The minimum or night time temperature in New Delhi dropped to 4.1 degrees Celsius, the lowest during the season this year.
Delhi’s temperature is influenced through external factors such as high altitude snowfall, heat wave or western disturbance.
There has been a significant amount of snowfall over the past few days in states falling in the western Himalayan range such as Jammu & Kashmir, Himachal Pradesh, and Uttarakhand under the influence of a Western Disturbance.
Snowfall in the western Himalayan range means cold, north-westerly winds blowing over Delhi from the direction of this high altitude area, and clearing of cloud cover with the passing of Western Disturbance, and leads to a fall in temperatures.
The lack of cloud cover also leads to higher radiation from the Earth’s surface into the atmosphere at night time, which also cools the ground.
Moreover, under the influence of an active La Niña climate pattern, temperatures across the globe have been dipping.
Cold wave is when the minimum temperature dips to 10 degrees Celsius or less and the departure from normal temperature is 4.5 degrees Celsius or lower.
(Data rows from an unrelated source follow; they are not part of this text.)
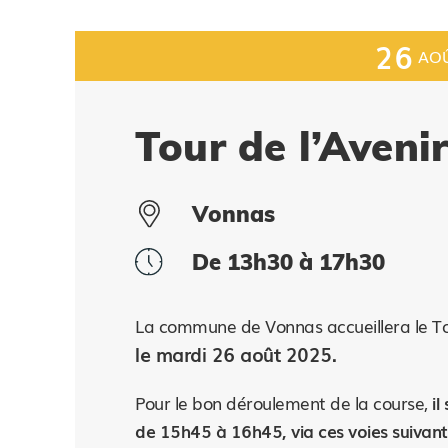
26
AO
Tour de l’Aveni
Vonnas
De 13h30 à 17h30
La commune de Vonnas accueillera le Tou
le mardi 26 août 2025.
Pour le bon déroulement de la course,
il
de 15h45 à 16h45, via ces voies suivant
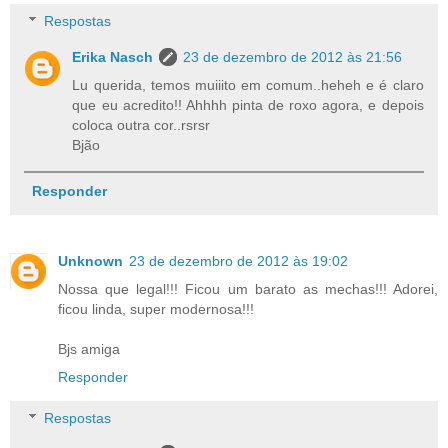
Respostas
Erika Nasch
23 de dezembro de 2012 às 21:56
Lu querida, temos muiiito em comum..heheh e é claro
que eu acredito!! Ahhhh pinta de roxo agora, e depois
coloca outra cor..rsrsr
Bjão
Responder
Unknown
23 de dezembro de 2012 às 19:02
Nossa que legal!!! Ficou um barato as mechas!!! Adorei,
ficou linda, super modernosa!!!
Bjs amiga
Responder
Respostas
A western disturbance is an extratropical storm originating in the Mediterranean region that brings sudden winter rain to the north-western parts of the Indian subcontinent. It is a non-monsoonal precipitation pattern driven by the westerlies.
Extratropical storms are a global phenomena with moisture usually carried in the upper atmosphere, unlike their tropical counterparts where the moisture is carried in the lower atmosphere.